Bill To Plug Oil, Gas Wells Could Hurt Counties

Photo by Perry Bennett, W.Va. Legislative Services West Virginia Delegate Dave Pethtel, D-Wetzel, reviews information during a House Energy Committee meeting.

CHARLESTON — A new bill could help plug abandoned oil and natural gas wells that dot West Virginia’s countryside, but it could hurt the budgets of small counties.

The House Energy Committee passed House Bill 2673 Tuesday, creating the Oil and Gas Abandoned Well Plugging Fund. The bill’s next stop is the House Finance Committee.

HB 2673 would direct the state Department of Environmental Protection to use money collected by the fund to plug old and abandoned oil and natural gas wells and reclaim the property. Companies that produce a low volume of natural gas or oil would be exempt from severance taxes but would pay an annual 2.5 percent of the value of the gas or oil produced from their wells to generate money for the fund. Once the fund reaches $4 million, the companies would cease to be required to pay the annual fee. Any operator who refuses to pay the fee would have to pay a $1,500 civil penalty plus interest.

The bill applies to companies that produce between 5,000 cubic feet and 60,000 cubic feet of natural gas, or between one-half barrel and 10 barrels of oil per day.

According to a report prepared by David McMahon of the West Virginia Surface Owners Rights Organization, 4,000 oil and natural gas wells are considered “orphaned,” having been abandoned for so long that the wells no long have a responsible owner. McMahon said another 8,000 wells still have owners and are bonded but haven’t produced oil or gas for 12 months.

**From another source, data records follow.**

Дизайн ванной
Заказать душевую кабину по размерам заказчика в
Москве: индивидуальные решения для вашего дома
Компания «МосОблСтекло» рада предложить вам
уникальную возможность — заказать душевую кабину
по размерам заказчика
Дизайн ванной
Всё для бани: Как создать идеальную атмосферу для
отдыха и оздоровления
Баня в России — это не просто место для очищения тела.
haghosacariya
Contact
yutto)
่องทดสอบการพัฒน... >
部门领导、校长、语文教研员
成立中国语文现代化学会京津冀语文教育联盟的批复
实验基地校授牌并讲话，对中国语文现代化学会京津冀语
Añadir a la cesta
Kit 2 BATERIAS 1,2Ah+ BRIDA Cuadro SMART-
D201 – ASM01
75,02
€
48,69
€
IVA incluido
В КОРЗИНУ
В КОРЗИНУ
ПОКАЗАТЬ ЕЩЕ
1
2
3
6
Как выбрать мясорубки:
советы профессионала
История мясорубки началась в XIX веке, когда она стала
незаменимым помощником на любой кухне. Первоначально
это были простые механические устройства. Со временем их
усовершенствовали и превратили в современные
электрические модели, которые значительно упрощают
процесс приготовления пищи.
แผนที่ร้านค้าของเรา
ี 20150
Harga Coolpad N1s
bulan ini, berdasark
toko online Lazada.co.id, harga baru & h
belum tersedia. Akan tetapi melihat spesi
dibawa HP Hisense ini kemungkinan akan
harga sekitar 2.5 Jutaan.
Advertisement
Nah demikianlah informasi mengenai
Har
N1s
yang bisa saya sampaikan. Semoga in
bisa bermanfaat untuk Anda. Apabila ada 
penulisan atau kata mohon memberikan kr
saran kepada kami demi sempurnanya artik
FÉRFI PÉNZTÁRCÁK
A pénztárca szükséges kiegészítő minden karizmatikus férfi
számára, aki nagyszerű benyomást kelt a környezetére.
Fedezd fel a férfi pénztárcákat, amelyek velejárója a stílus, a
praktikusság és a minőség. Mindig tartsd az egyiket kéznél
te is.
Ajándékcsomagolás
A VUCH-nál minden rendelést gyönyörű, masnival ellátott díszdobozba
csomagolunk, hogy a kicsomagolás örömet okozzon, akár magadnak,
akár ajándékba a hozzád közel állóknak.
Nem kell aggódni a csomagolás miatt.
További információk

“The Legislature must find the money to plug the 4,000 existing orphaned wells, plus the thousands more to be orphaned that industry greed and irresponsibility and government complacency have and will cause to exist,” McMahon said.

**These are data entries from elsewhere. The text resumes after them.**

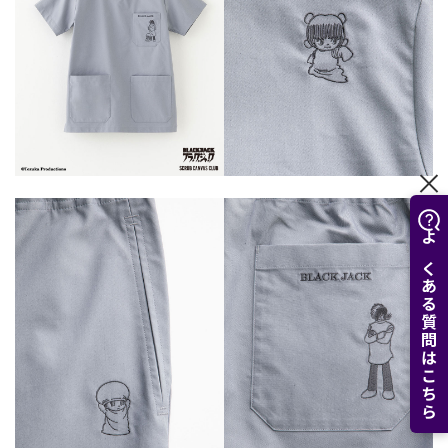
よくある質問はこちら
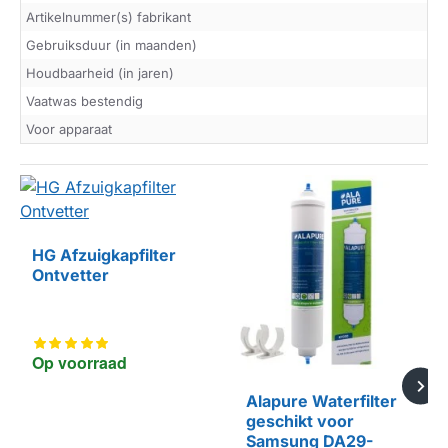
Artikelnummer(s) fabrikant
Gebruiksduur (in maanden)
Houdbaarheid (in jaren)
Vaatwas bestendig
Voor apparaat
HG Afzuigkapfilter
Ontvetter
Op voorraad
Alapure Waterfilter
geschikt voor
Samsung DA29-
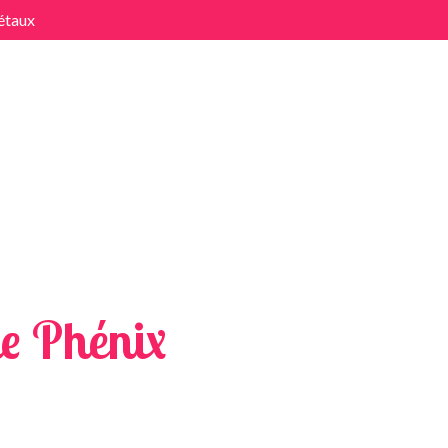
étaux
x
e Phénix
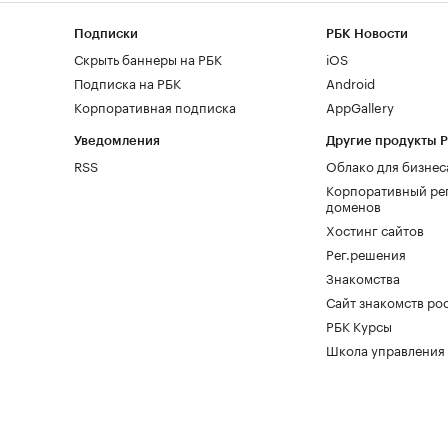
Подписки
РБК Новости
Скрыть баннеры на РБК
iOS
Подписка на РБК
Android
Корпоративная подписка
AppGallery
Уведомления
Другие продукты 
RSS
Облако для бизнес
Корпоративный ре
доменов
Хостинг сайтов
Рег.решения
Знакомства
Сайт знакомств pod
РБК Курсы
Школа управления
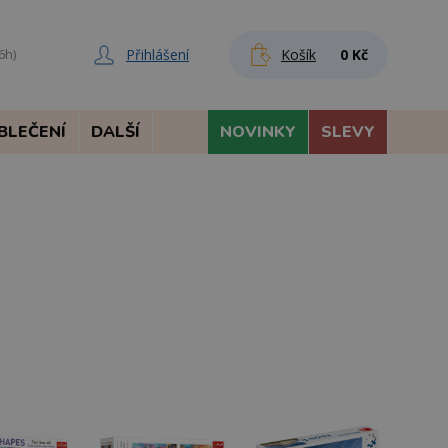
Přihlášení
Košík
0 Kč
6h)
BLEČENÍ
DALŠÍ
NOVINKY
SLEVY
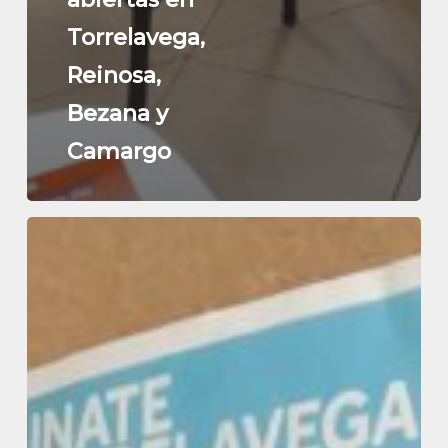
Torrelavega,
Reinosa,
Bezana y
Camargo
Últimos
días
de
inscripciones
en
Santander
y
Torrelavega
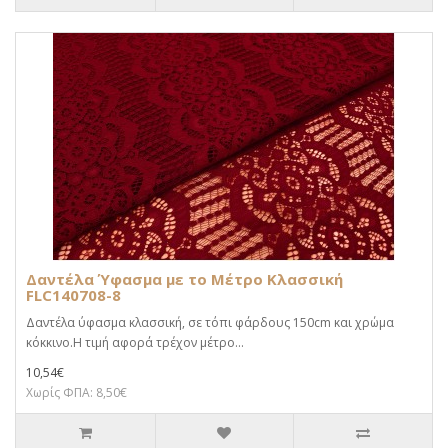
Δαντέλα Ύφασμα με το Μέτρο Κλασσική
FLC140708-8
Δαντέλα ύφασμα κλασσική, σε τόπι φάρδους 150cm και χρώμα
κόκκινο.Η τιμή αφορά τρέχον μέτρο...
10,54€
Χωρίς ΦΠΑ: 8,50€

West Virginia Code 22-6-19 requires “any well which is completed as a dry hole or which is not in use for a period of twelve consecutive months shall be presumed to have been abandoned and shall promptly be plugged by the operator in accordance with the provisions of this article, unless the operator furnishes satisfactory proof to the director that there is a bona fide future use for such well.”

Despite the bill’s good intentions, some county commissioners are concerned about the bill’s implications for smaller counties. Wood County Commission President Blair Couch was at the Capitol Building Tuesday. He said losing the severance tax revenue from smaller-producing companies could be devastating to county budgets.

“Anytime when there is a bill that might take away revenue from a county they are already getting makes our budgeting very hard,” Couch said. “For Wood County, that severance tax doesn’t generate a lot of income. If I had to guess, it’s probably about $20,000 or $30,000 (a year). But for counties like Doddridge and Mineral and Pleasants it’s a big chunk of their budget. Playing with that kind of revenue can hurt.”

Couch pointed out that counties only get about 10 percent of the 5 percent severance tax revenue, so eliminating the severance tax for wells that don’t produce much oil or natural gas would be a hardship for small counties.

“For Wood it’s not a lot of money, but for a ton of other counties it’s very critical for their operations,” Couch said.